■ **TASK DIRECTIONS**
Copy out all of the data below with no alterations.

↓

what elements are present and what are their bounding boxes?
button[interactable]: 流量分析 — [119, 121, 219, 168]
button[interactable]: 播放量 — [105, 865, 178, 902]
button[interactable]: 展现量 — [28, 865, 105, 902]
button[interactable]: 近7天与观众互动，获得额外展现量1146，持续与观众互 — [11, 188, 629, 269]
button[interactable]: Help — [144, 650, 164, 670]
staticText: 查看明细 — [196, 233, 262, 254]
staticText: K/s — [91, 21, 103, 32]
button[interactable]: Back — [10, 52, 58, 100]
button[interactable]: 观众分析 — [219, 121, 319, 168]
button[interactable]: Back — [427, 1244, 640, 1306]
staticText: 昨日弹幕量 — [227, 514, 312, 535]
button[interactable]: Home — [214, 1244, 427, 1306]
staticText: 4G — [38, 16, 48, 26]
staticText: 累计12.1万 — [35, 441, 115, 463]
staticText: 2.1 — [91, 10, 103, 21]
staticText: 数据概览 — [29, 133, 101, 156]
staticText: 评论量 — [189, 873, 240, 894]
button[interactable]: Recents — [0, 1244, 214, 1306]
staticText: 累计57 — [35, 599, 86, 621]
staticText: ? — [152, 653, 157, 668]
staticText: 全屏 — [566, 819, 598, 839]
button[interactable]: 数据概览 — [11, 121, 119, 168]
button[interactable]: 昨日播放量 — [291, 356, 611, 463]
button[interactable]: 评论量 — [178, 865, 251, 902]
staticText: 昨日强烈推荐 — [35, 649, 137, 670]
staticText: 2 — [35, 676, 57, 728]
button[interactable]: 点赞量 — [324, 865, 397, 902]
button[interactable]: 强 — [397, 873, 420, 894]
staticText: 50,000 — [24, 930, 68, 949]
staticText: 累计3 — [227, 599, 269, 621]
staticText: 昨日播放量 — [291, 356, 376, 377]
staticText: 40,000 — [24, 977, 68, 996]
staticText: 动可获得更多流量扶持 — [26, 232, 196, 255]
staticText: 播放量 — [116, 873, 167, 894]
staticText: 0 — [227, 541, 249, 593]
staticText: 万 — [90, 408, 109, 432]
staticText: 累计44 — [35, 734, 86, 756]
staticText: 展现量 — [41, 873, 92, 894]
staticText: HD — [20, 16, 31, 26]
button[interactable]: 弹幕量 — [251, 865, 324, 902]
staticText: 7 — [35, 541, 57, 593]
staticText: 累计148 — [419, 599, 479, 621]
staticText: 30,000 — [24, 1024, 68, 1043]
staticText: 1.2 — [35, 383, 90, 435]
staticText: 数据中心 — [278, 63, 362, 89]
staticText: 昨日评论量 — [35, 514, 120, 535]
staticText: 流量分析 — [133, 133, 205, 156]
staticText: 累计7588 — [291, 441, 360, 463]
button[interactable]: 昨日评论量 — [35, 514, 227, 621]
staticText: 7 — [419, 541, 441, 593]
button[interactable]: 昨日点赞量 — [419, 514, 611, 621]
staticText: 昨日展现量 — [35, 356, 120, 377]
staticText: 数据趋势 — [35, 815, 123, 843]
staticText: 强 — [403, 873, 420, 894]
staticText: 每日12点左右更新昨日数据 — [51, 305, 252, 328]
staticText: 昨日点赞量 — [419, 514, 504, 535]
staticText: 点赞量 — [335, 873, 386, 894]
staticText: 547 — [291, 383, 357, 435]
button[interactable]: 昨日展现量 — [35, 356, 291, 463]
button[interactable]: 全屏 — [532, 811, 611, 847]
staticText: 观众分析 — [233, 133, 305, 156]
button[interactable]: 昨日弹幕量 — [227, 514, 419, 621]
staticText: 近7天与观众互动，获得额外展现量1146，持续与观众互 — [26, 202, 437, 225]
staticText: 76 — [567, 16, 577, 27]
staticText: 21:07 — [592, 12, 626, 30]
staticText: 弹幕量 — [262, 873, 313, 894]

↑

■ **PROBLEM SOLUTION**
what elements are present and what are their bounding boxes?
button[interactable]: 流量分析 — [119, 121, 219, 168]
button[interactable]: 播放量 — [105, 865, 178, 902]
button[interactable]: 展现量 — [28, 865, 105, 902]
button[interactable]: 近7天与观众互动，获得额外展现量1146，持续与观众互 — [11, 188, 629, 269]
button[interactable]: Help — [144, 650, 164, 670]
staticText: 查看明细 — [196, 233, 262, 254]
staticText: K/s — [91, 21, 103, 32]
button[interactable]: Back — [10, 52, 58, 100]
button[interactable]: 观众分析 — [219, 121, 319, 168]
button[interactable]: Back — [427, 1244, 640, 1306]
staticText: 昨日弹幕量 — [227, 514, 312, 535]
button[interactable]: Home — [214, 1244, 427, 1306]
staticText: 4G — [38, 16, 48, 26]
staticText: 累计12.1万 — [35, 441, 115, 463]
staticText: 2.1 — [91, 10, 103, 21]
staticText: 数据概览 — [29, 133, 101, 156]
staticText: 评论量 — [189, 873, 240, 894]
button[interactable]: Recents — [0, 1244, 214, 1306]
staticText: 累计57 — [35, 599, 86, 621]
staticText: ? — [152, 653, 157, 668]
staticText: 全屏 — [566, 819, 598, 839]
button[interactable]: 数据概览 — [11, 121, 119, 168]
button[interactable]: 昨日播放量 — [291, 356, 611, 463]
button[interactable]: 评论量 — [178, 865, 251, 902]
staticText: 昨日强烈推荐 — [35, 649, 137, 670]
staticText: 2 — [35, 676, 57, 728]
button[interactable]: 点赞量 — [324, 865, 397, 902]
button[interactable]: 强 — [397, 873, 420, 894]
staticText: 50,000 — [24, 930, 68, 949]
staticText: 累计3 — [227, 599, 269, 621]
staticText: 昨日播放量 — [291, 356, 376, 377]
staticText: 40,000 — [24, 977, 68, 996]
staticText: 动可获得更多流量扶持 — [26, 232, 196, 255]
staticText: 播放量 — [116, 873, 167, 894]
staticText: 0 — [227, 541, 249, 593]
staticText: 万 — [90, 408, 109, 432]
staticText: 累计44 — [35, 734, 86, 756]
staticText: 展现量 — [41, 873, 92, 894]
staticText: HD — [20, 16, 31, 26]
button[interactable]: 弹幕量 — [251, 865, 324, 902]
staticText: 7 — [35, 541, 57, 593]
staticText: 累计148 — [419, 599, 479, 621]
staticText: 30,000 — [24, 1024, 68, 1043]
staticText: 1.2 — [35, 383, 90, 435]
staticText: 数据中心 — [278, 63, 362, 89]
staticText: 昨日评论量 — [35, 514, 120, 535]
staticText: 流量分析 — [133, 133, 205, 156]
staticText: 累计7588 — [291, 441, 360, 463]
button[interactable]: 昨日评论量 — [35, 514, 227, 621]
staticText: 7 — [419, 541, 441, 593]
button[interactable]: 昨日点赞量 — [419, 514, 611, 621]
staticText: 昨日展现量 — [35, 356, 120, 377]
staticText: 数据趋势 — [35, 815, 123, 843]
staticText: 强 — [403, 873, 420, 894]
staticText: 每日12点左右更新昨日数据 — [51, 305, 252, 328]
staticText: 昨日点赞量 — [419, 514, 504, 535]
staticText: 点赞量 — [335, 873, 386, 894]
staticText: 547 — [291, 383, 357, 435]
button[interactable]: 昨日展现量 — [35, 356, 291, 463]
button[interactable]: 全屏 — [532, 811, 611, 847]
staticText: 观众分析 — [233, 133, 305, 156]
button[interactable]: 昨日弹幕量 — [227, 514, 419, 621]
staticText: 近7天与观众互动，获得额外展现量1146，持续与观众互 — [26, 202, 437, 225]
staticText: 76 — [567, 16, 577, 27]
staticText: 21:07 — [592, 12, 626, 30]
staticText: 弹幕量 — [262, 873, 313, 894]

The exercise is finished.